Description 

This course covers fundamental concepts, methods, and tools for machine learning using Python. We will emphasize a learn by doing approach with a heavy reliance upon exercises and assignments in Python and utilizing modern ML packages. Jupyter notebooks will be used as a framework for combining machine learning models with notes documenting the design and development of experiments. You will learn the basics of data representation and visualization as well as common well established practices for characterizing and classifying data. You will also learn to develop and apply modern machine learning models and most importantly, understand the process that underlies the design and conduct of effective machine learning experiments.

This course covers fundamental concepts, methods, and tools for machine learning using Python. In this course you will learn to

  • Develop and apply machine learning algorithms to classify a variety of types of data
  • Write effective code for manipulating and visualizing data
  • Use Python libraries for machine learning and data manipulation and visualization (NumPy, matplotlib, scikit-learn)
  • Conduct effective machine learning experiments
  • Present code, data, and results using Jupyter notebooks.

The course is very hands-on, and uses Python and Python-based tools. Previous experience with Python is assumed. All other packages will be taught in class. In this course we will assume that you can use Jupyter notebooks, either by installing Jupyter on your machine, or by using the Google-Colab cloud resource.
If you choose to install Jupyter, we recommend using the Anaconda Python distribution, which is a free download for all platforms. It is a data-science oriented package manager for Python.

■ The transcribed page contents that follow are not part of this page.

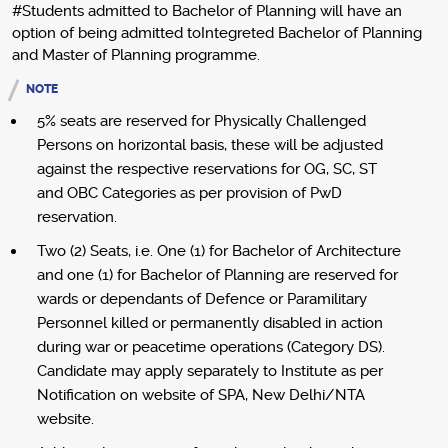
#Students admitted to Bachelor of Planning will have an
option of being admitted toIntegreted Bachelor of Planning
and Master of Planning programme.
NOTE
5% seats are reserved for Physically Challenged
Persons on horizontal basis, these will be adjusted
against the respective reservations for OG, SC, ST
and OBC Categories as per provision of PwD
reservation.
Two (2) Seats, i.e. One (1) for Bachelor of Architecture
and one (1) for Bachelor of Planning are reserved for
wards or dependants of Defence or Paramilitary
Personnel killed or permanently disabled in action
during war or peacetime operations (Category DS).
Candidate may apply separately to Institute as per
Notification on website of SPA, New Delhi/NTA
website.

More details on setting up your system are found in the resources page.

Prerequisites 

CS 220 with a C or better and (CS 150B with a C or better or CS 152 with a C or better or CS 165 with a C or better or DSCI 235 with a C or better) and (MATH 155 with a C or better or MATH 159 with a C or better or MATH 160 with a C or better) and (STAT 301 with a C or better or ECE 303/STAT 303 with a C or better or STAT 307 with a C or better or STAT 315 with a C or better)

Textbook 

There is no required textbook for this course. Course materials consist of Jupyter notebooks available on the course’s GitHub repository.

Setting up your system 

This courses uses Python in conjunction with Jupyter notebooks and some of the most commonly used packages for data science and machine learning. The Anaconda Python distribution, which is specifically designed for the needs of data science users, is the recommended way of installing the required packages. In particular, we recommend the Miniconda version of Anaconda, which is a barebones version of Anaconda. For this course you will need the following packages: NumPy, pandas, matplotlib, scikit-learn, and keras. As an alternative that does not require installing any software, you can use Google Colab (requires a Google account).

Grading 

Your grade in the course will be based on assignments, coding exercises, a final project, and a final exam.

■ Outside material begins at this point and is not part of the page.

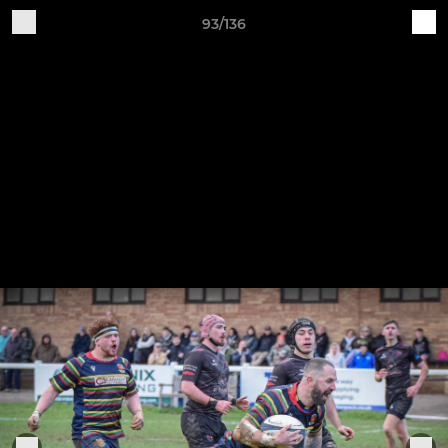
93/136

Course componentPercentage of grade
assignments20%
project30%
coding exercises10%
final exam35%
class participation5%

Each assignment (and the course project) will require the submission of a jupyter notebook. Your notebook will be graded for correct implementation and results, thorough discussion of your code and observations. Your notebooks also need to be well-organized, concise with good grammar and spelling.

Around five regular assignments are planned during the semester. The final assignment is a project designed by you, and will allow you to explore your choice of datasets with machine learning methodologies.

Delivery of the course 

CS 345 is structured to support three alternative ways to approach the lecture material. These are:

  • Attend lecture in person in the assigned lecture hall.
  • Attend lecture live via Zoom.
  • Review posted lecture recordings at time of your choice.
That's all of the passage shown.